From 1987 to 1991 she was chair of the organisation International Physicians for the Prevention of Nuclear War. Briant was chair of the New Zealand Medical Council from 1991, and stepped down from the Medical Council in 1996. She resigned from the university around 1997, and from Auckland Hospital in 1999. She worked for Medicines Sans Frontieres in the West Bank and the Gaza Strip, in Abkhazia and in Pakistan. Moving to Wainui Beach in 2006, Briant worked as a physician at Gisborne Hospital and in diabetes and palliative care. She provides locum cover at Hospice Tairāwhiti.
==Honours and awards==
In 1990 Briant was awarded a New Zealand 1990 Commemoration Medal.

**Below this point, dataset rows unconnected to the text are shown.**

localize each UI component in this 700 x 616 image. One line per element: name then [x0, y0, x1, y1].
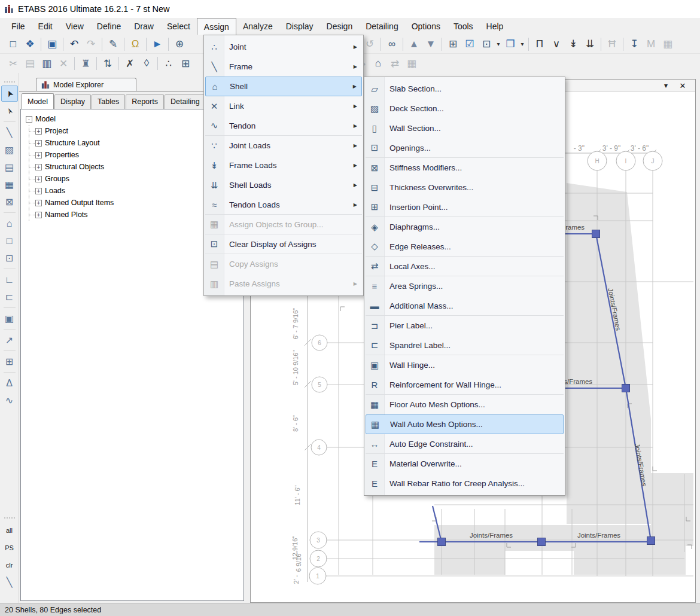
slab-region[interactable]	[434, 551, 505, 575]
draw-wall-icon[interactable]: ∟	[1, 272, 18, 288]
item-7-icon[interactable]	[102, 38, 102, 51]
lock-model-icon[interactable]: Ω	[127, 36, 144, 52]
item-9-icon[interactable]	[124, 38, 124, 51]
item-17-icon[interactable]	[381, 38, 381, 51]
copy-icon[interactable]: ▤	[22, 56, 38, 71]
shaded-view-cube-icon[interactable]: ❒	[502, 36, 519, 52]
paste-icon[interactable]: ▥	[38, 56, 55, 71]
display-options-checkbox-icon[interactable]: ☑	[461, 36, 478, 52]
item-2-icon[interactable]	[41, 38, 41, 51]
draw-beam-icon[interactable]: ╲	[1, 124, 18, 141]
tile-windows-icon[interactable]: ⊞	[445, 36, 461, 52]
item-8-icon[interactable]	[4, 212, 16, 213]
frame-property-icon[interactable]: Ħ	[604, 36, 620, 52]
quick-draw-secondary-beams-icon[interactable]: ▦	[1, 176, 18, 193]
assign-item-tendon-loads[interactable]: ≈ Tendon Loads ▶	[205, 195, 362, 215]
menu-tools[interactable]: Tools	[447, 18, 480, 35]
clear-selection-button[interactable]: clr	[1, 557, 18, 573]
draw-frame-portal-icon[interactable]: Π	[531, 36, 548, 52]
dimension-lines-icon[interactable]: ⇅	[99, 56, 116, 71]
menu-select[interactable]: Select	[160, 18, 197, 35]
assign-item-shell-loads[interactable]: ⇊ Shell Loads ▶	[205, 175, 362, 195]
shell-item-floor-auto-mesh-options[interactable]: ▦ Floor Auto Mesh Options...	[366, 395, 564, 414]
close-view-icon[interactable]: ✕	[677, 81, 688, 90]
menu-view[interactable]: View	[59, 18, 90, 35]
shell-item-diaphragms[interactable]: ◈ Diaphragms...	[366, 217, 564, 237]
item-11-icon[interactable]	[146, 38, 147, 51]
slab-region[interactable]	[574, 551, 686, 575]
view-settings-glasses-icon[interactable]: ∞	[384, 36, 400, 52]
draw-floor-icon[interactable]: ⌂	[1, 215, 18, 231]
expand-toggle-icon[interactable]: +	[35, 128, 42, 135]
assign-item-shell[interactable]: ⌂ Shell ▶	[205, 77, 362, 96]
expand-toggle-icon[interactable]: +	[35, 164, 42, 170]
draw-develop-icon[interactable]: ✗	[121, 56, 138, 71]
door-window-icon[interactable]: ⇄	[386, 56, 403, 71]
shell-item-local-axes[interactable]: ⇄ Local Axes...	[366, 257, 564, 276]
item-22-icon[interactable]	[442, 38, 442, 51]
item-11-icon[interactable]	[157, 57, 158, 70]
restore-previous-zoom-icon[interactable]: ↺	[361, 36, 378, 52]
assign-item-tendon[interactable]: ∿ Tendon ▶	[205, 116, 362, 136]
select-all-button[interactable]: all	[1, 522, 18, 538]
item-6-icon[interactable]	[96, 57, 97, 70]
expand-toggle-icon[interactable]: +	[35, 152, 42, 158]
menu-detailing[interactable]: Detailing	[359, 18, 404, 35]
expand-toggle-icon[interactable]: +	[35, 188, 42, 194]
redo-icon[interactable]: ↷	[83, 36, 99, 52]
draw-opening-icon[interactable]: ▣	[1, 310, 18, 327]
assign-item-joint-loads[interactable]: ∵ Joint Loads ▶	[205, 136, 362, 155]
shell-item-material-overwrite[interactable]: E Material Overwrite...	[366, 454, 564, 474]
item-15-icon[interactable]	[4, 307, 16, 308]
shell-item-stiffness-modifiers[interactable]: ⊠ Stiffness Modifiers...	[366, 158, 564, 178]
shell-item-area-springs[interactable]: ≡ Area Springs...	[366, 276, 564, 296]
story-buildings-icon[interactable]: ♜	[77, 56, 94, 71]
menu-define[interactable]: Define	[90, 18, 127, 35]
move-down-story-icon[interactable]: ▼	[422, 36, 439, 52]
select-previous-button[interactable]: PS	[1, 539, 18, 556]
expand-toggle-icon[interactable]: +	[35, 176, 42, 182]
item-13-icon[interactable]	[168, 38, 169, 51]
tab-display[interactable]: Display	[54, 94, 91, 109]
item-4-icon[interactable]	[63, 38, 63, 51]
item-19-icon[interactable]	[4, 350, 16, 351]
assign-item-frame-loads[interactable]: ↡ Frame Loads ▶	[205, 155, 362, 175]
rotate-shape-icon[interactable]: ◊	[138, 56, 155, 71]
collapse-view-icon[interactable]: ▾	[661, 81, 671, 90]
shell-item-auto-edge-constraint[interactable]: ↔ Auto Edge Constraint...	[366, 434, 564, 454]
draw-link-icon[interactable]: ↗	[1, 332, 18, 348]
snap-grid-icon[interactable]: ⊞	[177, 56, 194, 71]
tab-reports[interactable]: Reports	[126, 94, 164, 109]
menu-analyze[interactable]: Analyze	[236, 18, 279, 35]
item-8-icon[interactable]	[118, 57, 119, 70]
assign-item-assign-objects-to-group[interactable]: ▦ Assign Objects to Group...	[205, 215, 362, 234]
edit-pencil-icon[interactable]: ✎	[105, 36, 121, 52]
draw-ramp-icon[interactable]: Δ	[1, 375, 18, 391]
item-2-icon[interactable]	[4, 121, 16, 122]
quick-draw-floor-icon[interactable]: ⊡	[1, 250, 18, 266]
tab-model[interactable]: Model	[22, 93, 54, 109]
assign-joint-marker-icon[interactable]: ∨	[548, 36, 565, 52]
shell-item-deck-section[interactable]: ▨ Deck Section...	[366, 99, 564, 118]
assign-item-copy-assigns[interactable]: ▤ Copy Assigns	[205, 254, 362, 274]
draw-grid-icon[interactable]: ⊞	[1, 353, 18, 370]
object-view-cube-icon[interactable]: ⊡	[478, 36, 495, 52]
shell-item-edge-releases[interactable]: ◇ Edge Releases...	[366, 237, 564, 257]
assign-item-frame[interactable]: ╲ Frame ▶	[205, 57, 362, 77]
item-12-icon[interactable]	[4, 269, 16, 269]
shell-item-insertion-point[interactable]: ⊞ Insertion Point...	[366, 197, 564, 217]
assign-item-link[interactable]: ✕ Link ▶	[205, 96, 362, 116]
item-29-icon[interactable]	[528, 38, 529, 51]
tab-tables[interactable]: Tables	[92, 94, 125, 109]
menu-draw[interactable]: Draw	[127, 18, 160, 35]
shell-item-additional-mass[interactable]: ▬ Additional Mass...	[366, 296, 564, 316]
menu-file[interactable]: File	[5, 18, 32, 35]
shell-item-reinforcement-for-wall-hinge[interactable]: R Reinforcement for Wall Hinge...	[366, 375, 564, 395]
rubber-band-zoom-icon[interactable]: ⊕	[171, 36, 188, 52]
quick-draw-braces-icon[interactable]: ⊠	[1, 194, 18, 210]
run-analysis-icon[interactable]: ►	[149, 36, 166, 52]
snap-polygon-icon[interactable]: ⌂	[370, 56, 386, 71]
assign-item-joint[interactable]: ∴ Joint ▶	[205, 37, 362, 57]
item-34-icon[interactable]	[601, 38, 601, 51]
shell-item-spandrel-label[interactable]: ⊏ Spandrel Label...	[366, 336, 564, 355]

Commemoration Medals were awarded in recognition of the contribution recipients had made to some aspect of New Zealand life. In 1993 Briant was awarded a New Zealand Suffrage Centennial Medal. Suffrage Medals were awarded to people who had made a significant contribution to women's rights or women's issues in New Zealand.

In 1994 Briant was appointed a Commander of the Most Excellent Order of the British Empire for services to the medical profession.